Tidak ada perubahan drastis yang terlihat dari wajah Ness. Airmukanya masih nampak tenang dan datar namun seketika itu juga pandangannya mengarah padaku.
Wajahku memanas. Entah mengapa aku merasa ia telah menuduhku sebagai pelakunya ketika ia menyipitkan pandangannya padaku.
”Anak itu tiba tiba saja mulai kerasukan dan kehilangan kendali lalu menyerang Brisa. Kurasa dia sudah menjadi gila!” lirik Cleo padaku dengan nada sinis yang sangat menyudutkan.
”Wow, berhentilah memojokkan Calista. Kurasa ia sendiri tak sadar akan perbuatannya pada Brisa,” sahut Oggie seraya melirik kearahku.
”Dia memang selalu bertingkah polos dan terlihat bodoh, Ogg. Tapi dia hanya berpura pura. Harus kau ingat, dialah yang sengaja membawa musuh kembali dan membahayakan lembah ini. Apakah kau masih berpikir ia tak sadar akan perbuatannya yang konyol dan menggelikan itu,” serang Cleo bertubi tubi menghancurkan harga diriku.
”Aku tak bermaksud membelanya hanya saja kita harus mendengar penjelasannya terlebih dahulu. Mengapa ia menyerang Brisa dengan sihirnya. Seingatku ia tak bisa menyihir apapun,” ujar Oggie dengan nada tinggi.
Kepalaku tiba tiba terasa penat dan aku merasa sangat muak mendengar penuturan Oggie tentang kekuatan sihir yang tiba tiba saja muncul pada diriku.
”Bisakah kalian berdua berhenti berteriak satu sama lain. Benar benar mengganggu. Membuat kepalaku pening saja,” sela Darren pada Oggie dan Cleo dengan wajah kesal.
”Darren benar. Brisa telah berada ditangan yang tepat. Dan ibuku butuh ketenangan untuk  menyembuhkannya,” sambung Ness pelan.

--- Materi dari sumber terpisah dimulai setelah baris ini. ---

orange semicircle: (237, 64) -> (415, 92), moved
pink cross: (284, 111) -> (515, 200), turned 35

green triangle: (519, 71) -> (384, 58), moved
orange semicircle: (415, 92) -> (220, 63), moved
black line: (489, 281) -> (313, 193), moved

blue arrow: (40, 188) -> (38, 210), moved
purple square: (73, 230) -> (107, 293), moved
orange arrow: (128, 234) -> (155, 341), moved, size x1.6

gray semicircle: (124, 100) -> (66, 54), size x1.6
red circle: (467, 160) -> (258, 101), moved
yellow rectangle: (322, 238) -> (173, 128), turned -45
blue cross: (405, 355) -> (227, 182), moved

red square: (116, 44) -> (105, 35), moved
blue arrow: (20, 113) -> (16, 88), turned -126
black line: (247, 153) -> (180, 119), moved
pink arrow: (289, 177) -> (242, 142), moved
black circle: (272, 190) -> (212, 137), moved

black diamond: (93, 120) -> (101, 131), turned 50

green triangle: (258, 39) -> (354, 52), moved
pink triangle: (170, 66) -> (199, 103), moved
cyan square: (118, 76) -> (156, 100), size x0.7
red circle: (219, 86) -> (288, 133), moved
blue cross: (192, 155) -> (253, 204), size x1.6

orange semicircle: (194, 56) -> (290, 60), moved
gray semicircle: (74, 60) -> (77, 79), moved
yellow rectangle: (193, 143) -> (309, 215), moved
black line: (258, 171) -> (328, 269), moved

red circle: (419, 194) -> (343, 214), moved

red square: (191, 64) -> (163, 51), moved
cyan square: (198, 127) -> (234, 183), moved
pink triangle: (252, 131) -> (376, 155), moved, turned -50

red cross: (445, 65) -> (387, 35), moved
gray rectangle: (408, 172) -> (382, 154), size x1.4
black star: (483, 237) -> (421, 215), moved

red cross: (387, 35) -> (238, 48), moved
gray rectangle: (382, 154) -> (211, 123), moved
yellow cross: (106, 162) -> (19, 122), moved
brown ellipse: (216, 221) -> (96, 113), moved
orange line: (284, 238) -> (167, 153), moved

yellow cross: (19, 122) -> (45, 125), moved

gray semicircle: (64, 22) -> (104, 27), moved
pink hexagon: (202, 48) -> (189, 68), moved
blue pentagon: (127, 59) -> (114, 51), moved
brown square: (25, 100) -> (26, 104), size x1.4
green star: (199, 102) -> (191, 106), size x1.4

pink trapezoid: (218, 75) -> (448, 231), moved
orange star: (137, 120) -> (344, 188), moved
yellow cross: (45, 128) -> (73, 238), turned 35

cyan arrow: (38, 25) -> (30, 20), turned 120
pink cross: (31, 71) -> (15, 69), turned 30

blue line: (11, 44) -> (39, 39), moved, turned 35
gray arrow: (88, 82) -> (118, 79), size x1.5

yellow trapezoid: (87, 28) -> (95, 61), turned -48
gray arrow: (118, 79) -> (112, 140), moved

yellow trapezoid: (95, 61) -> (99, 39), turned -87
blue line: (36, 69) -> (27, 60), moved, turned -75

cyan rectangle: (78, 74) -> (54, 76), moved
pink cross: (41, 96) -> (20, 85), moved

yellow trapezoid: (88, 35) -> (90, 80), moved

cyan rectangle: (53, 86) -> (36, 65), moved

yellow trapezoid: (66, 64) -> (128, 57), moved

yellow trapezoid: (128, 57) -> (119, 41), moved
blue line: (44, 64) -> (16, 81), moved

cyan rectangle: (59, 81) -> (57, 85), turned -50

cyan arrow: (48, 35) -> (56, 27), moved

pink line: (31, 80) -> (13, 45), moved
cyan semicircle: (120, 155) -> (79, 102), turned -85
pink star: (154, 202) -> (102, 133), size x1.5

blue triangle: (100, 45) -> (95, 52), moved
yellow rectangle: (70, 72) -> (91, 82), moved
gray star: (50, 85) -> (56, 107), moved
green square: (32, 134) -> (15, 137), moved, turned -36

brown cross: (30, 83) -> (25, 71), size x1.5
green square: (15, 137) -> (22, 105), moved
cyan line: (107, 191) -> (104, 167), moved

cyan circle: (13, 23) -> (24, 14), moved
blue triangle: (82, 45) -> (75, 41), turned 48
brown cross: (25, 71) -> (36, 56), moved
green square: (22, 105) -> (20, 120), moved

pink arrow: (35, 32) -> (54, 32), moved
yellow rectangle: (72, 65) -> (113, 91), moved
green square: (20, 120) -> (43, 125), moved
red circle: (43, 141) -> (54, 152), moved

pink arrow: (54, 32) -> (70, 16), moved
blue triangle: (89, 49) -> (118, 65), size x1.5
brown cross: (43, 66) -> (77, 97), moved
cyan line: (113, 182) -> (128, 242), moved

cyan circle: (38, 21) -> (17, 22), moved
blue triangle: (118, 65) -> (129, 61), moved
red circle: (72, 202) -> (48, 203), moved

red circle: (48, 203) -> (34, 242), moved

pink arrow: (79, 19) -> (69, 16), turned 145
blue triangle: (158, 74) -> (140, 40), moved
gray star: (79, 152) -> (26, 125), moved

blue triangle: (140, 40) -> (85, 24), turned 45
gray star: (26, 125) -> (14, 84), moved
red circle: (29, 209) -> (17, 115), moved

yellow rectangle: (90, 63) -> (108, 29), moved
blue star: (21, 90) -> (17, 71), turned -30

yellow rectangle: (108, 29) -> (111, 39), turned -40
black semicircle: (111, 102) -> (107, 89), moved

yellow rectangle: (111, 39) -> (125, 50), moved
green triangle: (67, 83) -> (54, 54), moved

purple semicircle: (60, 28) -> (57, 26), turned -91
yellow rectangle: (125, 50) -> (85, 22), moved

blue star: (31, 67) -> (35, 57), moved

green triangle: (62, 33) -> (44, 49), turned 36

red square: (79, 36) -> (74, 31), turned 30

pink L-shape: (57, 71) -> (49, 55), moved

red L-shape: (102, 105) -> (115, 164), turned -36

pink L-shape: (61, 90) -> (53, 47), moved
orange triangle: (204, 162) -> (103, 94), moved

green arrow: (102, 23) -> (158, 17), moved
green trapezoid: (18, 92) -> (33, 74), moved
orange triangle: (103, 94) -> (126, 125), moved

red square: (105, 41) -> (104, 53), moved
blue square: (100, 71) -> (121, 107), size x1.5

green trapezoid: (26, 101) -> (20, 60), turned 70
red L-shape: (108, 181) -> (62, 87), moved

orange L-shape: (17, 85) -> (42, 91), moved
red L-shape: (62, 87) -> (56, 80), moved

Seketika itu juga Oggie dan Cleo pun terdiam. Kuatur napasku perlahan untuk menyembunyikan keteganganku. Tak sedikitpun aku berani menegakkan kepalaku dihadapan mereka. Namun aku dapat merasakan sepasang mata coklat keemasan menatap lurus tepat kearahku.
”Kalian terlihat manis jika sedang bersedih seperti itu,” sebuah sapaan lembut menyapa riang dan mencairkan ketegangan.
 Piphylia Ferin tersenyum lembut menatap kearah kami satu persatu. Lalu perhatiannya tertuju pada anaknya, Ness.
”Kau sudah pulang rupanya,” ujar Piphylia lagi lembut.  
Ness mengangguk pelan.
”Bagaimana keadaan Brisa, nyonya Ferin?” tanya Darren tak sabar.
”Dia akan baik baik saja. Brisa seorang wanita yang tangguh,” sahut Piphylia seraya tersenyum riang.
Kelegaan terlihat di wajah Darren, Oggie dan Cleo. Seketika itu juga air mata mengalir di sudut mataku.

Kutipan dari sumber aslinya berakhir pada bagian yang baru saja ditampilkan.